Local ‘skinheads’ clear up Nazi misconceptions

By Joelle McGinnis

The presentation of an Oprah Winfrey show featuring Aryan Youth Movement skinheads provided an opportunity for a group of NIU students to clear their names and inform students that there are no Nazi skinheads on NIU’s campus.

About 100 students attended last week’s John Lennon Society meeting which featured the videotape presentation and a discussion on white supremacy and racism with representatives of the national John Brown Anti-Klan Committee.

NIU student Brian Dworak said he and his friends, who consider themselves to be skinheads, debated attending the meeting.

“We decided to go to clear our names and clear up the misconceptions people on campus have about us. We are not Nazi skinheads,” he said.

NIU student Roman Rokiciak said, “People got the wrong impression from a flier that was poorly made. It sensationalized the issue by playing up the Nazi skinhead idea,” he said.

In addition to objecting to the fliers printed by the JLS to publicize the event, the students also felt offended by the editorial which was printed in that day’s issue of The Northern Star.

NIU student Jim Anderson said “the editorial ended up attacking a lot of people personally and pinning views on them. It made it look like all skinheads are Nazis,” he said.

“How can something in the paper be that biased? How can someone who doesn’t know the situation make those claims?” Anderson said.
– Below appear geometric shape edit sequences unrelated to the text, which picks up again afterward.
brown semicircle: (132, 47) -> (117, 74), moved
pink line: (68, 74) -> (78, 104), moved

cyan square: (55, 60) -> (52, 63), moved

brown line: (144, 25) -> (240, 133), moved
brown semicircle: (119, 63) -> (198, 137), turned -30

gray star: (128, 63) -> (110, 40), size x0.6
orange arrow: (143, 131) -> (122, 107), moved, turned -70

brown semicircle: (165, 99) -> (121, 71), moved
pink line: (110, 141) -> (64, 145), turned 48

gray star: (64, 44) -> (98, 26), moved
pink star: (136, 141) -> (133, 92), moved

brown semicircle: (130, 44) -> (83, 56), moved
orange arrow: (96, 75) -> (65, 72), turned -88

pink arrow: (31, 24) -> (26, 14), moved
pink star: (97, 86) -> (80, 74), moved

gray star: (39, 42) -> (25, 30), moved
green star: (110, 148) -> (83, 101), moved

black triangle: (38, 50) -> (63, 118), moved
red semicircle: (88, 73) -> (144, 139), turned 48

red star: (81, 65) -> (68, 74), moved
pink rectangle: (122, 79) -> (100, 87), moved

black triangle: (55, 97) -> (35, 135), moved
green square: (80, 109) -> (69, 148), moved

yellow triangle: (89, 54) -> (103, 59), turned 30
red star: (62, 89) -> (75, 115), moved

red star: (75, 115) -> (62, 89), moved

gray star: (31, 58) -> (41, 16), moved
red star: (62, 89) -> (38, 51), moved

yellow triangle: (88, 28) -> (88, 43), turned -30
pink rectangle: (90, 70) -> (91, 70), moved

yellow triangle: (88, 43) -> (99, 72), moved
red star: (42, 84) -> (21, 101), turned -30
Dworak said, “A real skinhead is not a Nazi.”

The skinheads are a group which has been around for more than 20 years, he said. They began in England around 1967 and “had nothing to do with white power and all that crap,” Dworak said.
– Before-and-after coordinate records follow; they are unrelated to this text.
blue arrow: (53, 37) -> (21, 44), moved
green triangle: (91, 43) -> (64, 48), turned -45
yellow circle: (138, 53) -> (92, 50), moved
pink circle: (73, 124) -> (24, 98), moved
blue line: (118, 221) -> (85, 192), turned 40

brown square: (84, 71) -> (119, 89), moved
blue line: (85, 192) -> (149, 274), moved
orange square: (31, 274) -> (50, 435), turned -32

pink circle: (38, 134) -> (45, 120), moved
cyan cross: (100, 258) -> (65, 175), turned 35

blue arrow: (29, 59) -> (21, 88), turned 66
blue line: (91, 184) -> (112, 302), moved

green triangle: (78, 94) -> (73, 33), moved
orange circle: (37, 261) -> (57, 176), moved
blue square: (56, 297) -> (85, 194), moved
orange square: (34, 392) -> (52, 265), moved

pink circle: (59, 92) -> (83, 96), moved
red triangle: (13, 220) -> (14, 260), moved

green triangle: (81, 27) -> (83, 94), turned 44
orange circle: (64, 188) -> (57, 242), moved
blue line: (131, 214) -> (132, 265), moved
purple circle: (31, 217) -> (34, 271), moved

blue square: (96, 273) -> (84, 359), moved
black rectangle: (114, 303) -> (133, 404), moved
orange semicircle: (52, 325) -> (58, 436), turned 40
He said it wasn’t until “nationalists and racists started infiltrating the groups and poisoning their minds” that skinheads began to be associated with white supremacists and Nazis.

Nazi skinheads “say they speak for all white people. That’s ludicrous. They would still be Nazis even if they had hair,” Dworak said.
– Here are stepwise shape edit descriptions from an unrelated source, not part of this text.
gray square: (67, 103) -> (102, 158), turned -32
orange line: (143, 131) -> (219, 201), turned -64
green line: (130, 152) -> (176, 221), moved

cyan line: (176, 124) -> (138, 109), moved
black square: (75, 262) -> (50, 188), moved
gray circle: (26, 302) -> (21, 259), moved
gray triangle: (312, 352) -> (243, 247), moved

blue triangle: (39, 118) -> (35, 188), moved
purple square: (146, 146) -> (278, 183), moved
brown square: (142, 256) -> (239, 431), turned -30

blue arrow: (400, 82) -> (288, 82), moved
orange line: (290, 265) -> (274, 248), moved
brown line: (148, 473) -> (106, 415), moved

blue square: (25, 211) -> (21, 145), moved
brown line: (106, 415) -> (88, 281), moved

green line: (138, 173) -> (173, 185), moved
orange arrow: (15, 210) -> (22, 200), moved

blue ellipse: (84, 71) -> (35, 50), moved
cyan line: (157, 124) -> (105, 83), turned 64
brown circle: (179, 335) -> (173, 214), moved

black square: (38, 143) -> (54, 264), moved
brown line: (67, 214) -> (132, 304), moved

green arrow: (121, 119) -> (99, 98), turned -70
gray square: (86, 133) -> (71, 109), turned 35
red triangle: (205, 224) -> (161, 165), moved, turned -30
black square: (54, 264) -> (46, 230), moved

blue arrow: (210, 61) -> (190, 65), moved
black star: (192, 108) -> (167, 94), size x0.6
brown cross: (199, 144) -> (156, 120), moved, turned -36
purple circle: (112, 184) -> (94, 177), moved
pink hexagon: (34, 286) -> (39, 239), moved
“People see us and get all scared. If they’d take the time to get to know us they’d find we aren’t Nazis,” he said.

NIU student Kevin Cahill said, “We just want to be recognized as students.”

Rokiciak said, “People up here are blowing the whole thing out of proportion.”

The reason for this reaction might be because not all students who come to this campus have had the same exposure to different types of people, he said.

“When you live in the city you meet everyone—gays, skin heads, blacks, Jews—so you have to learn to deal with all kinds of people,” Rokiciak said.

Though most of the group is from Chicago, none knew each other before they met this year at NIU.

“We’re not a gang. Frat dudes hang out together, does that mean they’re a gang?” Rokiciak said.

Dworak said, “We go to concerts and you go to concerts. We drink beer and thrash, and you drink beer and bop.”

He said, “I’ve heard rumors about us. I’m open-minded about people, but I say if people are too closed-minded to get to know me, then I don’t want to deal with them.”